I remember when Tom Kelly would be asked why he brought a certain relief pitcher into the game, he would often respond by saying something like, "It was his time to pitch".  At first that mystified me.  What does that mean, "it was his time to pitch"?  Eventually, I figured out that what TK was saying is that each pitcher on the staff has a role, a job that he's on the team to do.  When the situation comes up in a game when you need that job to be done, you use that pitcher to do it, because that's why he's on the team.  If you're not going to use that pitcher in that situation, then he shouldn't be on the team in the first place, because the whole reason he's on the team is to do that job.

Some people would say that Tim Stauffer shouldn't be on the team.  But as long as he is, his job is to pitch in the middle innings when the starter can't for some reason.  That was the job that needed to be done yesterday, so Molitor brought him into the game to do it.  Two home runs and a single later, it became clear he couldn't do that job.  Before the inning was over, the game was tied.

It was still tied going to the eighth, so Molitor brough in Casey Fien, because part of his job is to pitch the eighth inning of a tie game.  He should have had a one-two-three eighth, but the Twins infield decided to give the Tigers an extra out.  Did you ever think how many more runs would be scored in a ball game if you got four outs every inning instead of three?  Well, the Tigers got four outs in the eighth, and they scored a run, going  ahead 8-7.

it's questionable whether it was really Fien's job to pitch the ninth.  On the one hand, Fien rarely pitches more than one inning.  On the other hand, it doesn't seem like asking a pitcher to throw two innings is such a reasonable request.  On the other hand, Fien was injured not that long ago.  Paul Molitor doesn't have three hands, so he asked Fien to pitch the ninth.  It's easy to second guess, of course, and maybe Fien was going to hurt his shoulder at some point anyway.  What we know, though, is that Fien did hurt his shoulder, and by the time he was removed from the game the Twins were out of it.

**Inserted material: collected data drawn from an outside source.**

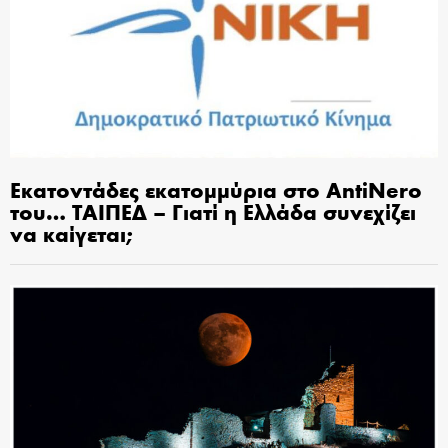
Εκατοντάδες εκατομμύρια στο AntiNero
του… ΤΑΙΠΕΔ – Γιατί η Ελλάδα συνεχίζει
να καίγεται;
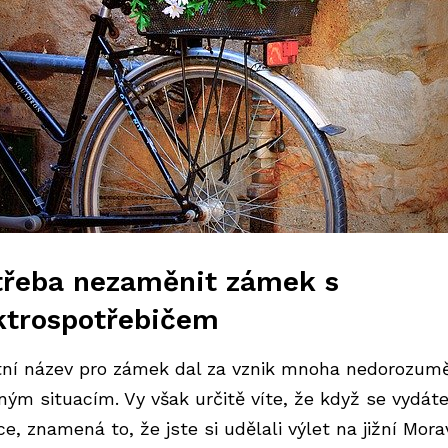
třeba nezaměnit zámek s
ktrospotřebičem
tní název pro zámek dal za vznik mnoha nedorozum
pným situacím. Vy však určitě víte, že když se vydát
e, znamená to, že jste si udělali výlet na jižní Mora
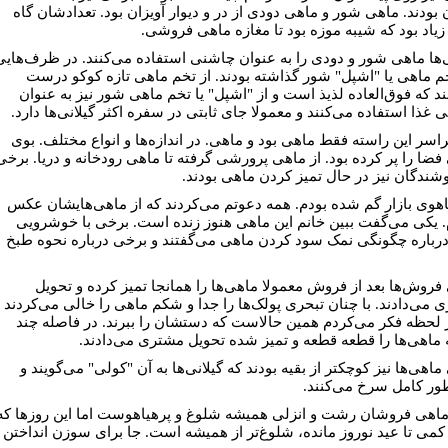
 بودند. ماهی شور و ماهی دودی از در و دیوار آویزان بود. تعدادشان گاه
 زیاد بود که شیبه موزه بود تا مغازه ماهی فروشی.
ی‌ها ماهی شور و دودی را به عنوان چاشنی استفاده می‌کنند. در ظرف‌هایی
خم ماهی یا "اشپل" شور گذاشته بودند. از تخم ماهی تازه کوکو درست
ند که فوق‌العاده لذیذ است و از "اشپل" یا تخم ماهی شور نیز به عنوان
 غذا استفاده می‌کنند و معمولا جای ثابتی در سفره اکثر گیلانی‌ها دارد.
اسر این راسته فقط ماهی بود و ماهی. در اندازه‌ها و انواع مختلف. بوی
فضا را پر کرده بود. از ماهی پرورشی گرفته تا ماهی رودخانه و دریا. برخی
وشندگان نیز در حال تمیز کردن ماهی بودند.
اهوی بازار گم شده بودم. همه دعوتم می‌کردند که از ماهی‌هایشان عکس
. یکی می‌گفت ببین خانم این ماهی هنوز زنده است. برخی با خوشرویی
درباره چگونگی نمک سود کردن ماهی می‌گفتند و برخی درباره نحوه طبخ
فروش‌ها بعد از فروش معمولا ماهی‌ها را همانجا تمیز کرده و تحویل
 می‌دادند. با چنان تبحری پولک‌ها را جدا و شکم ماهی را خالی می‌کردند
 لحظه فکر می‌کردم همین حالاست که دستشان را ببرند. در فاصله چند
 ماهی‌ها را قطعه قطعه و تمیز شده تحویل مشتری می‌دادند.
اهی‌ها نیز کوچکتر از بقیه بودند که گیلانی‌ها به آن "کولی" می‌گویند و
ور كامل سرخ می‌کنند.
 ماهی فروشان رشت و انزلی همیشه شلوغ و پرهیاهوست اما این روزها که
کمی تا عید نوروز مانده، شلوغ‌تر از همیشه است. جا برای سوزن انداختن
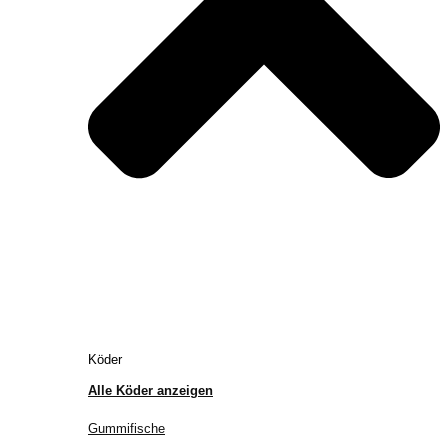
Köder
Alle Köder anzeigen
Gummifische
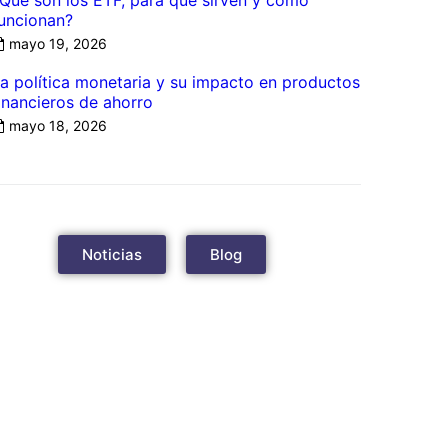
Qué son los ETF, para qué sirven y cómo
uncionan?
mayo 19, 2026
a política monetaria y su impacto en productos
inancieros de ahorro
mayo 18, 2026
Noticias
Blog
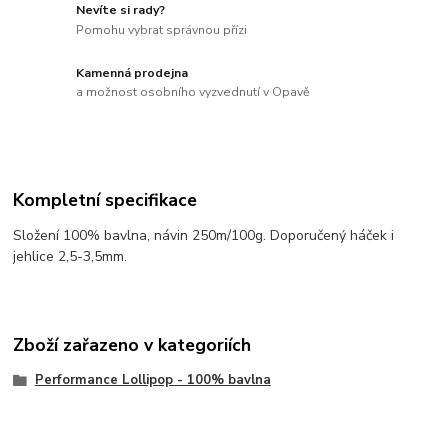
Nevíte si rady?
Pomohu vybrat správnou přízi
Kamenná prodejna
a možnost osobního vyzvednutí v Opavě
Kompletní specifikace
Složení 100% bavlna, návin 250m/100g. Doporučený háček i
jehlice 2,5-3,5mm.
Zboží zařazeno v kategoriích
Performance Lollipop - 100% bavlna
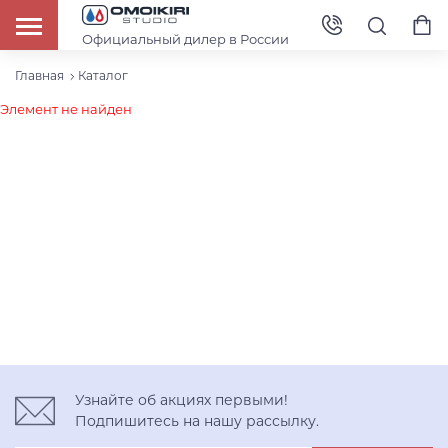
Официальный дилер в России
Главная
Каталог
Элемент не найден
Узнайте об акциях первыми!
Подпишитесь на нашу рассылку.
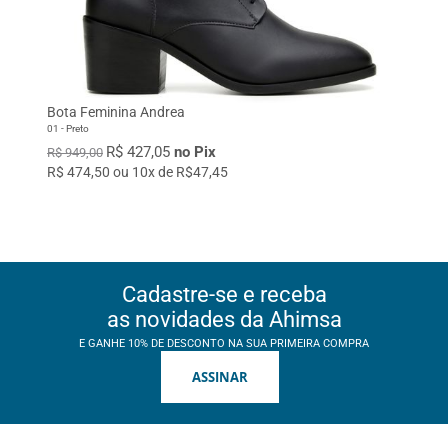
Bota Feminina Andrea
01 - Preto
R$ 427,05
no Pix
R$ 949,00
R$ 474,50 ou 10x de R$47,45
Cadastre-se e receba
as novidades da Ahimsa
E GANHE 10% DE DESCONTO NA SUA PRIMEIRA COMPRA
ASSINAR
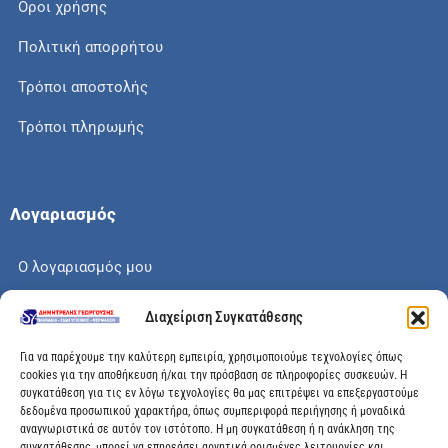
Οροι χρήσης
Πολιτική απορρήτου
Τρόποι αποστολής
Τρόποι πληρωμής
Λογαριασμός
Ο λογαριασμός μου
Το καλάθι μου
Διαχείριση Συγκατάθεσης
Check out
Για να παρέχουμε την καλύτερη εμπειρία, χρησιμοποιούμε τεχνολογίες όπως
cookies για την αποθήκευση ή/και την πρόσβαση σε πληροφορίες συσκευών. Η
συγκατάθεση για τις εν λόγω τεχνολογίες θα μας επιτρέψει να επεξεργαστούμε
δεδομένα προσωπικού χαρακτήρα, όπως συμπεριφορά περιήγησης ή μοναδικά
αναγνωριστικά σε αυτόν τον ιστότοπο. Η μη συγκατάθεση ή η ανάκληση της
Διεύθυνση
συγκατάθεσης, μπορεί να επηρεάσει αρνητικά ορισμένες λειτουργίες και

There were some positives.  Scoring seven runs is always positive.  Joe Mauer had three hits, raising his average to .300.  Arcia homered and so did Plouffe.  Kennys Vargas returned to the lineup and got two hits.  Blaine Boyer retired both men he faced and has actually pitched very well over the last couple of weeks, going 9.1 consecutive scoreless innings while giving up four hits and two walks.  The Twins played three very competitive games with the Tigers, winning one and being right in the other two.

So we now host the White Sox.  Trevor May goes for the Twins, and we hope the bruised elbow won't cause him problems.  It's probably either May or Milone who will leave the rotation when Ricky Nolasco comes back, so May really needs to pitch well.  He's got a tough task, because Chris Sale is scheduled to go for Chicago, and in case you haven't heard, he's pretty good.  But the Twins really have been playing better lately.  It's time to go on that season-ending one hundred-forty-one game winning streak.  We'll just have to settle for 150-12!

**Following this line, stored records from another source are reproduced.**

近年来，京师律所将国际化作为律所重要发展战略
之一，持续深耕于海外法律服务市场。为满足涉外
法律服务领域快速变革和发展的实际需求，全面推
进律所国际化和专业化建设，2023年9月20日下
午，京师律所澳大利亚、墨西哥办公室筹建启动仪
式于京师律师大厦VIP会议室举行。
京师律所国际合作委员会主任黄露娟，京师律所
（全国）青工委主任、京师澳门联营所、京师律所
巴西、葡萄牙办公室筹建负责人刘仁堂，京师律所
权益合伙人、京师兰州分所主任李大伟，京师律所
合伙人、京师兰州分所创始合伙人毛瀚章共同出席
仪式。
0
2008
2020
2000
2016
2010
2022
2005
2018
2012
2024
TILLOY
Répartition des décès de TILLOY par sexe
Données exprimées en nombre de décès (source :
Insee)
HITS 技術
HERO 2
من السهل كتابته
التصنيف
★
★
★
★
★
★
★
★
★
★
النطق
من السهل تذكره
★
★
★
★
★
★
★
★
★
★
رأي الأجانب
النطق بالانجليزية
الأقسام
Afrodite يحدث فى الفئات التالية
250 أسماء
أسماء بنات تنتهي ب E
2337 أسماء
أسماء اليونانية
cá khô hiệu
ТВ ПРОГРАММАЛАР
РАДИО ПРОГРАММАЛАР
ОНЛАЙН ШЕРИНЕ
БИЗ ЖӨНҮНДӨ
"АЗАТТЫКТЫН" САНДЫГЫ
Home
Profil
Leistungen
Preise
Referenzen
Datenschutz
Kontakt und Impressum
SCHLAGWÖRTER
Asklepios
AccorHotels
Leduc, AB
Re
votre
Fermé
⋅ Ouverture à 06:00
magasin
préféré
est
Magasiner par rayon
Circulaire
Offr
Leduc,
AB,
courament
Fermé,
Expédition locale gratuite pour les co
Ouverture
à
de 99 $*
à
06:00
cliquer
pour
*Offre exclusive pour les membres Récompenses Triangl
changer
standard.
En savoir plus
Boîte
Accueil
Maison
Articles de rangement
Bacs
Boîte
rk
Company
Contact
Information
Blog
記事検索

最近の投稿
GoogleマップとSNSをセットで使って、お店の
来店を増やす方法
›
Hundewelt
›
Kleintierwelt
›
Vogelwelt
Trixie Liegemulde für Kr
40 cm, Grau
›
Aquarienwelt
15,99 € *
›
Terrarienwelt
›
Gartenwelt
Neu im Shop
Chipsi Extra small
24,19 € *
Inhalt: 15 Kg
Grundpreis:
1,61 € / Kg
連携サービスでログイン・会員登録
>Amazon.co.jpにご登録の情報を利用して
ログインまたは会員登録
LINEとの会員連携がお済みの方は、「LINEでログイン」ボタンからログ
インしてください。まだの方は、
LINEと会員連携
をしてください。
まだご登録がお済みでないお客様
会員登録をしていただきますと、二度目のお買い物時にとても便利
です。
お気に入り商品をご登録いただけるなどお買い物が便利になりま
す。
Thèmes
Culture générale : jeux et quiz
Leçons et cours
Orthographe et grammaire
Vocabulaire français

10 thoughts on “Game 21 Recap: Tigers 10, Twins 7”

  1. No comment on the game; it was as the recap described it (well, except I think that asking a pitcher to throw two innings is a reasonable request ... but I think that's what you meant).

    1. That was a typo, a function of writing these things at about 4:30 in the morning. What I meant to say was "It doesn't seem like asking a pitcher to throw two innings is such an unreasonble request.

      1. I figured as much - mostly I just wanted to comment because I enjoyed* the recap and wanted you to know it'd been read.

        *as much as reviewing a Twins loss - with injuries - can be enjoyable that is.

  2. Did you ever think how many more runs would be scored in a ball game if you got four outs every inning instead of three?

    No, but I will now. My other favorite baseball thought experiment is "What if the bases weren't 90 feet apart?"

    1. Tango did a thought experiment about the four outs part and came up with an estimate. Unfortunately I can't find it now.

      1. Another aspect of that is how would strategy change? Would you use more one-run strategies, because you'd have more outs to play with? Or would you use fewer, because you're likely to have to score a higher number of runs to win the game?

        1. How about combine the two - make the distance between bases further apart, AND add an out.
          Think how many more triple-plays we might see attempted!